The saltiness of the ocean, or its salinity, is fairly stable at about 35 parts per thousand. To give you a sense of how much salt that is, it is estimated that if you took all the salt out of the ocean and spread it over the land, the salt would form a layer more than 500 feet (166 m) deep! You might think the ocean would become increasingly salty over time, but part of the reason it does not is because many of the ions in the ocean are taken in by the organisms that live in the ocean. Another factor may be the formation of new minerals.
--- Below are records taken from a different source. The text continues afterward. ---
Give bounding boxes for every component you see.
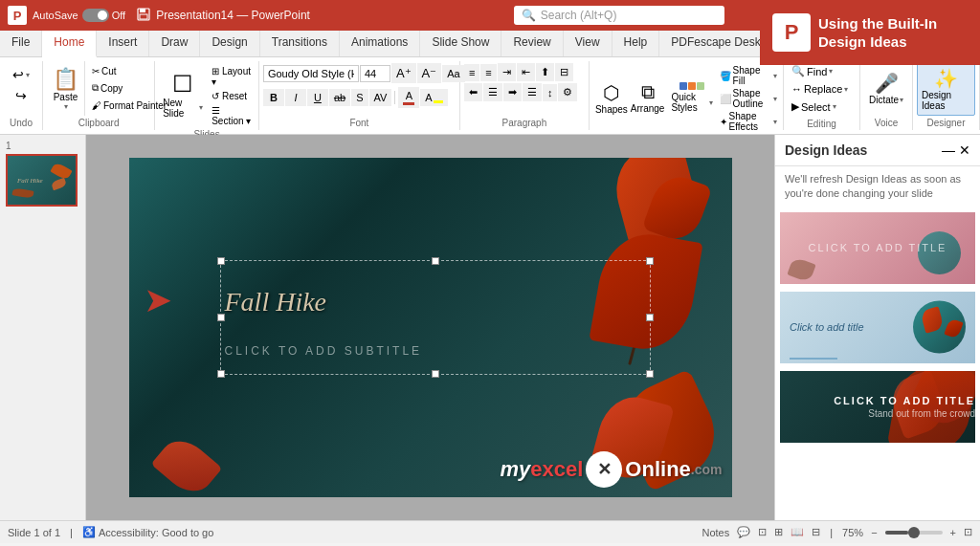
indent-increase-button[interactable]: ⇥ [498, 63, 516, 81]
new-slide-button[interactable]: ☐ New Slide ▾ [159, 67, 207, 122]
undo-button[interactable]: ↩ ▾ [9, 65, 33, 84]
comments-button[interactable]: 💬 [737, 526, 750, 538]
replace-button[interactable]: ↔ Replace ▾ [788, 81, 852, 97]
tab-draw[interactable]: Draw [149, 31, 200, 56]
design-panel-minimize[interactable]: — [942, 142, 955, 158]
arrange-label: Arrange [631, 103, 665, 114]
slide-title[interactable]: Fall Hike [225, 287, 327, 317]
handle-bottom-middle[interactable] [432, 370, 439, 378]
zoom-out-button[interactable]: − [871, 527, 877, 538]
handle-middle-left[interactable] [217, 314, 225, 321]
design-ideas-highlight-box: P Using the Built-In Design Ideas [760, 0, 980, 65]
handle-middle-right[interactable] [646, 314, 654, 321]
handle-bottom-right[interactable] [646, 370, 654, 378]
find-button[interactable]: 🔍 Find ▾ [788, 63, 836, 79]
shape-outline-button[interactable]: ⬜ Shape Outline ▾ [720, 88, 777, 109]
design-card-3[interactable]: CLICK TO ADD TITLE Stand out from the cr… [779, 370, 976, 444]
search-bar[interactable]: 🔍 Search (Alt+Q) [514, 6, 724, 25]
italic-button[interactable]: I [285, 89, 306, 106]
align-right-button[interactable]: ➡ [503, 83, 522, 101]
text-direction-button[interactable]: ⬆ [536, 63, 554, 81]
char-spacing-button[interactable]: AV [369, 89, 392, 106]
slide-section-button[interactable]: ☰ Section ▾ [209, 104, 255, 127]
redo-button[interactable]: ↪ [11, 86, 31, 105]
numbered-list-button[interactable]: ≡ [480, 64, 496, 81]
quick-styles-label: Quick Styles [671, 92, 708, 113]
shape-effects-dropdown: ▾ [773, 118, 777, 126]
zoom-slider-thumb[interactable] [908, 527, 920, 538]
dictate-dropdown: ▾ [900, 96, 903, 104]
align-center-button[interactable]: ☰ [483, 83, 502, 101]
save-icon[interactable] [137, 8, 150, 23]
handle-top-left[interactable] [217, 257, 225, 265]
slide-sorter-button[interactable]: ⊞ [774, 526, 783, 538]
slide-layout-button[interactable]: ⊞ Layout ▾ [209, 65, 255, 88]
handle-top-right[interactable] [646, 257, 654, 265]
handle-top-middle[interactable] [432, 257, 439, 265]
autosave-toggle[interactable] [82, 9, 109, 22]
autosave-state: Off [112, 10, 125, 21]
font-decrease-button[interactable]: A⁻ [417, 63, 442, 83]
design-panel-close[interactable]: ✕ [959, 142, 970, 158]
reading-view-button[interactable]: 📖 [791, 526, 804, 538]
slide-canvas[interactable]: ➤ Fall Hike CLICK TO ADD SUBTITLE my exc… [129, 158, 732, 497]
font-increase-button[interactable]: A⁺ [391, 63, 416, 83]
dictate-label: Dictate [869, 95, 899, 105]
smart-convert-button[interactable]: ⚙ [558, 83, 577, 101]
tab-insert[interactable]: Insert [97, 31, 149, 56]
quick-styles-button[interactable]: Quick Styles ▾ [667, 80, 716, 115]
shapes-button[interactable]: ⬡ Shapes [595, 81, 628, 115]
handle-bottom-left[interactable] [217, 370, 225, 378]
slide-thumbnail[interactable]: Fall Hike [6, 154, 78, 207]
tab-file[interactable]: File [0, 31, 42, 56]
tab-home[interactable]: Home [42, 31, 97, 57]
drawing-group: ⬡ Shapes ⧉ Arrange Quick Styles [590, 61, 784, 130]
justify-button[interactable]: ☰ [523, 83, 542, 101]
shape-fill-button[interactable]: 🪣 Shape Fill ▾ [720, 65, 777, 86]
underline-button[interactable]: U [307, 89, 328, 106]
tab-design[interactable]: Design [200, 31, 259, 56]
select-label: Select [801, 101, 831, 113]
presenter-view-button[interactable]: ⊟ [812, 526, 820, 538]
shape-effects-button[interactable]: ✦ Shape Effects ▾ [720, 111, 777, 132]
strikethrough-button[interactable]: ab [329, 89, 350, 106]
tab-transitions[interactable]: Transitions [260, 31, 340, 56]
zoom-in-button[interactable]: + [950, 527, 956, 538]
highlight-logo: P [785, 20, 799, 45]
font-size-input[interactable] [360, 65, 390, 82]
highlight-color-button[interactable]: A [420, 89, 447, 106]
undo-group-label: Undo [4, 116, 38, 130]
tab-help[interactable]: Help [612, 31, 660, 56]
notes-button[interactable]: Notes [702, 527, 729, 538]
tab-slideshow[interactable]: Slide Show [420, 31, 501, 56]
tab-review[interactable]: Review [501, 31, 563, 56]
normal-view-button[interactable]: ⊡ [758, 526, 767, 538]
paste-button[interactable]: 📋 Paste ▾ [47, 61, 85, 116]
shadow-button[interactable]: S [351, 89, 368, 106]
bullet-list-button[interactable]: ≡ [464, 64, 479, 81]
slide-reset-button[interactable]: ↺ Reset [209, 90, 255, 102]
arrange-button[interactable]: ⧉ Arrange [631, 81, 665, 114]
font-group: A⁺ A⁻ Aa B I U ab S AV A A Font [259, 61, 460, 130]
font-color-button[interactable]: A [398, 87, 419, 108]
dictate-button[interactable]: 🎤 Dictate ▾ [865, 68, 907, 109]
line-spacing-button[interactable]: ↕ [543, 84, 558, 101]
zoom-slider[interactable] [885, 531, 943, 535]
columns-button[interactable]: ⊟ [555, 63, 573, 81]
editing-group: 🔍 Find ▾ ↔ Replace ▾ ▶ Select ▾ Editing [784, 61, 860, 130]
indent-decrease-button[interactable]: ⇤ [517, 63, 535, 81]
design-card-1[interactable]: CLICK TO ADD TITLE [779, 211, 976, 285]
bold-button[interactable]: B [263, 89, 284, 106]
font-name-input[interactable] [263, 65, 359, 82]
tab-view[interactable]: View [564, 31, 612, 56]
font-divider [394, 91, 395, 104]
tab-animations[interactable]: Animations [340, 31, 420, 56]
status-divider-2: | [830, 527, 833, 538]
fit-slide-button[interactable]: ⊡ [964, 526, 972, 538]
design-card-2[interactable]: Click to add title [779, 291, 976, 364]
design-ideas-button[interactable]: ✨ Design Ideas [917, 62, 975, 116]
select-button[interactable]: ▶ Select ▾ [788, 98, 840, 115]
align-left-button[interactable]: ⬅ [464, 83, 482, 101]
shape-outline-icon: ⬜ [720, 94, 731, 104]
slide-subtitle[interactable]: CLICK TO ADD SUBTITLE [225, 344, 423, 358]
So, lakes get water from streams and rivers. Lakes are in contact with the ground. Why aren’t they salty? Well, some are! Think of the Great Salt Lake and the Dead Sea. Other lakes, such as the Great Lakes, are filled with water that contains many minerals, yet doesn’t taste salty. Why is this? Partly it is because water tastes salty if it contains sodium ions and chloride ions. If the minerals associated with a lake don’t contain much sodium, the water won’t be very salty. Another reason lakes tend not to be salty is because water often leaves lakes to continue its trip toward the sea. According to an article at Science Daily, a drop of water and its associated ions will remain in one of the Great Lakes for around 200 years. On the other hand, a water droplet and its salts may remain in the ocean for 100-200 million years.